[Stored data Boundary: Start]

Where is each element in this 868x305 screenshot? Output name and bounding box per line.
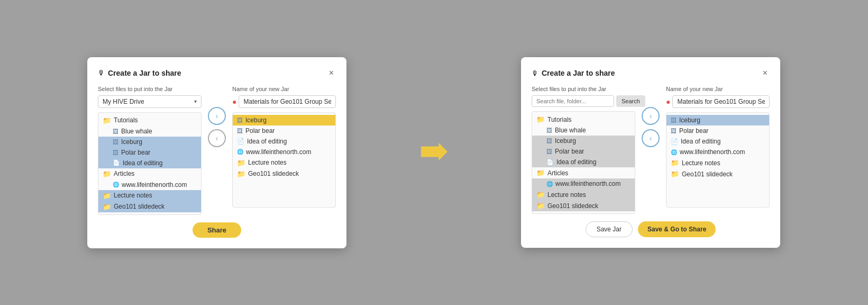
right-save-jar-button[interactable]: Save Jar bbox=[586, 221, 633, 237]
left-tree-label-iceburg: Iceburg bbox=[121, 138, 142, 146]
left-jar-item-website[interactable]: 🌐 www.lifeinthenorth.com bbox=[233, 147, 335, 157]
right-title-row: 🎙 Create a Jar to share bbox=[532, 69, 615, 77]
left-tree-label-blue-whale: Blue whale bbox=[121, 128, 152, 135]
right-save-go-button[interactable]: Save & Go to Share bbox=[638, 221, 716, 237]
right-jar-panel: Name of your new Jar ● 🖼 Iceburg 🖼 Polar… bbox=[666, 86, 770, 208]
folder-icon: 📁 bbox=[671, 159, 679, 167]
left-jar-item-iceburg[interactable]: 🖼 Iceburg bbox=[233, 115, 335, 125]
right-mic-icon: 🎙 bbox=[532, 69, 538, 77]
left-tree-label-polar-bear: Polar bear bbox=[121, 149, 150, 156]
left-dialog-title: Create a Jar to share bbox=[108, 69, 181, 77]
left-tree-item-articles[interactable]: 📁 Articles bbox=[98, 168, 201, 180]
right-jar-name-input[interactable] bbox=[672, 95, 770, 108]
image-icon: 🖼 bbox=[237, 117, 243, 123]
right-jar-item-lecture-notes[interactable]: 📁 Lecture notes bbox=[666, 157, 769, 168]
doc-icon: 📄 bbox=[671, 138, 678, 145]
right-jar-item-polar-bear[interactable]: 🖼 Polar bear bbox=[666, 125, 769, 136]
left-tree-label-lecture-notes: Lecture notes bbox=[114, 192, 152, 199]
left-forward-btn[interactable]: › bbox=[208, 107, 226, 125]
left-tree-item-polar-bear[interactable]: 🖼 Polar bear bbox=[98, 147, 201, 158]
doc-icon: 📄 bbox=[113, 159, 120, 166]
folder-icon: 📁 bbox=[237, 170, 245, 178]
left-required-dot: ● bbox=[232, 98, 236, 105]
folder-icon: 📁 bbox=[536, 169, 545, 177]
left-transfer-col: › ‹ bbox=[208, 86, 226, 147]
folder-icon: 📁 bbox=[103, 192, 111, 200]
right-tree-label-geo101: Geo101 slidedeck bbox=[547, 202, 598, 210]
right-back-btn[interactable]: ‹ bbox=[642, 129, 660, 147]
left-tree-label-geo101: Geo101 slidedeck bbox=[114, 203, 165, 210]
right-jar-label-polar-bear: Polar bear bbox=[679, 127, 708, 134]
image-icon: 🖼 bbox=[113, 128, 118, 134]
web-icon: 🌐 bbox=[671, 149, 677, 155]
left-jar-label: Name of your new Jar bbox=[232, 86, 336, 92]
left-jar-list: 🖼 Iceburg 🖼 Polar bear 📄 Idea of editing bbox=[232, 112, 336, 208]
left-tree-item-website[interactable]: 🌐 www.lifeinthenorth.com bbox=[98, 180, 201, 190]
doc-icon: 📄 bbox=[546, 159, 554, 166]
left-share-button[interactable]: Share bbox=[193, 222, 241, 238]
left-drive-dropdown[interactable]: My HIVE Drive ▾ bbox=[98, 95, 202, 108]
left-dialog-body: Select files to put into the Jar My HIVE… bbox=[98, 86, 336, 215]
right-search-button[interactable]: Search bbox=[616, 95, 645, 107]
left-tree-item-idea-editing[interactable]: 📄 Idea of editing bbox=[98, 158, 201, 168]
folder-icon: 📁 bbox=[536, 191, 545, 199]
right-tree-item-iceburg[interactable]: 🖼 Iceburg bbox=[532, 136, 635, 146]
right-jar-item-website[interactable]: 🌐 www.lifeinthenorth.com bbox=[666, 147, 769, 157]
left-jar-name-input[interactable] bbox=[239, 95, 336, 108]
right-dialog-footer: Save Jar Save & Go to Share bbox=[532, 221, 770, 237]
left-jar-label-iceburg: Iceburg bbox=[245, 116, 267, 124]
right-forward-btn[interactable]: › bbox=[642, 107, 660, 125]
right-tree-item-blue-whale[interactable]: 🖼 Blue whale bbox=[532, 125, 635, 136]
image-icon: 🖼 bbox=[671, 128, 677, 134]
left-dialog-footer: Share bbox=[98, 222, 336, 238]
right-jar-label-idea-editing: Idea of editing bbox=[681, 138, 720, 145]
right-tree-item-website[interactable]: 🌐 www.lifeinthenorth.com bbox=[532, 178, 635, 189]
folder-icon: 📁 bbox=[536, 115, 545, 123]
left-title-row: 🎙 Create a Jar to share bbox=[98, 69, 181, 77]
left-tree-item-tutorials[interactable]: 📁 Tutorials bbox=[98, 115, 201, 126]
folder-icon: 📁 bbox=[103, 116, 111, 124]
right-close-button[interactable]: × bbox=[761, 68, 770, 78]
right-tree-item-geo101[interactable]: 📁 Geo101 slidedeck bbox=[532, 200, 635, 211]
left-tree-item-blue-whale[interactable]: 🖼 Blue whale bbox=[98, 126, 201, 137]
left-jar-item-geo101[interactable]: 📁 Geo101 slidedeck bbox=[233, 168, 335, 180]
left-back-btn[interactable]: ‹ bbox=[208, 129, 226, 147]
left-half: 🎙 Create a Jar to share × Select files t… bbox=[0, 0, 434, 305]
right-tree-item-articles[interactable]: 📁 Articles bbox=[532, 167, 635, 178]
image-icon: 🖼 bbox=[113, 149, 118, 156]
right-half: 🎙 Create a Jar to share × Select files t… bbox=[434, 0, 867, 305]
right-jar-item-geo101[interactable]: 📁 Geo101 slidedeck bbox=[666, 168, 769, 180]
folder-icon: 📁 bbox=[103, 170, 111, 178]
left-tree-item-geo101[interactable]: 📁 Geo101 slidedeck bbox=[98, 201, 201, 212]
image-icon: 🖼 bbox=[546, 148, 552, 155]
right-tree-item-tutorials[interactable]: 📁 Tutorials bbox=[532, 114, 635, 125]
left-close-button[interactable]: × bbox=[327, 68, 336, 78]
right-search-input[interactable] bbox=[532, 95, 614, 107]
right-file-tree: 📁 Tutorials 🖼 Blue whale 🖼 Iceburg bbox=[532, 111, 635, 214]
right-jar-label-geo101: Geo101 slidedeck bbox=[682, 171, 733, 178]
image-icon: 🖼 bbox=[113, 139, 118, 145]
right-jar-item-iceburg[interactable]: 🖼 Iceburg bbox=[666, 115, 769, 125]
svg-marker-0 bbox=[421, 143, 447, 160]
left-tree-label-articles: Articles bbox=[114, 170, 134, 177]
left-tree-label-idea-editing: Idea of editing bbox=[123, 159, 162, 167]
left-file-panel: Select files to put into the Jar My HIVE… bbox=[98, 86, 202, 215]
image-icon: 🖼 bbox=[546, 138, 552, 144]
right-jar-label-iceburg: Iceburg bbox=[679, 116, 700, 124]
right-tree-item-lecture-notes[interactable]: 📁 Lecture notes bbox=[532, 189, 635, 200]
right-panel-label: Select files to put into the Jar bbox=[532, 86, 635, 92]
left-tree-item-lecture-notes[interactable]: 📁 Lecture notes bbox=[98, 190, 201, 201]
right-tree-item-polar-bear[interactable]: 🖼 Polar bear bbox=[532, 146, 635, 157]
doc-icon: 📄 bbox=[237, 138, 244, 145]
folder-icon: 📁 bbox=[671, 170, 679, 178]
right-jar-item-idea-editing[interactable]: 📄 Idea of editing bbox=[666, 136, 769, 147]
left-jar-item-polar-bear[interactable]: 🖼 Polar bear bbox=[233, 125, 335, 136]
left-jar-item-lecture-notes[interactable]: 📁 Lecture notes bbox=[233, 157, 335, 168]
right-jar-label-lecture-notes: Lecture notes bbox=[682, 159, 720, 167]
left-tree-item-iceburg[interactable]: 🖼 Iceburg bbox=[98, 137, 201, 147]
left-jar-item-idea-editing[interactable]: 📄 Idea of editing bbox=[233, 136, 335, 147]
right-tree-label-tutorials: Tutorials bbox=[547, 116, 572, 123]
right-tree-label-website: www.lifeinthenorth.com bbox=[555, 180, 620, 187]
right-tree-item-idea-editing[interactable]: 📄 Idea of editing bbox=[532, 157, 635, 167]
left-jar-label-polar-bear: Polar bear bbox=[245, 127, 275, 134]
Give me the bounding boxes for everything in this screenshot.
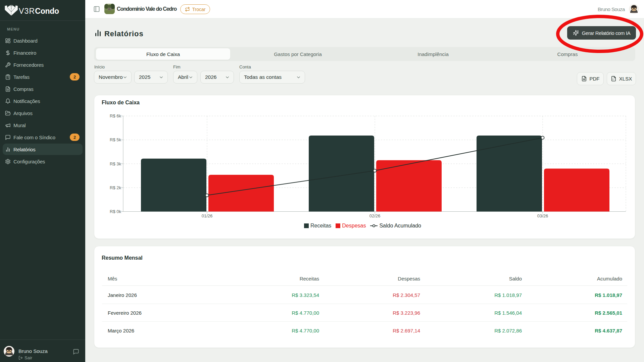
svg-text:01/26: 01/26 (202, 213, 213, 218)
svg-text:R$ 2k: R$ 2k (110, 185, 121, 190)
svg-text:02/26: 02/26 (369, 213, 381, 218)
svg-text:R$ 6k: R$ 6k (110, 113, 121, 118)
svg-text:R$ 3k: R$ 3k (110, 161, 121, 166)
svg-text:R$ 0k: R$ 0k (110, 209, 121, 214)
svg-text:03/26: 03/26 (537, 213, 548, 218)
svg-text:R$ 5k: R$ 5k (110, 137, 121, 142)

[Stored data Boundary: End]

Exercise: Your answer must be one number: how many lines of the data contain "bounding".

Exercise solution: 2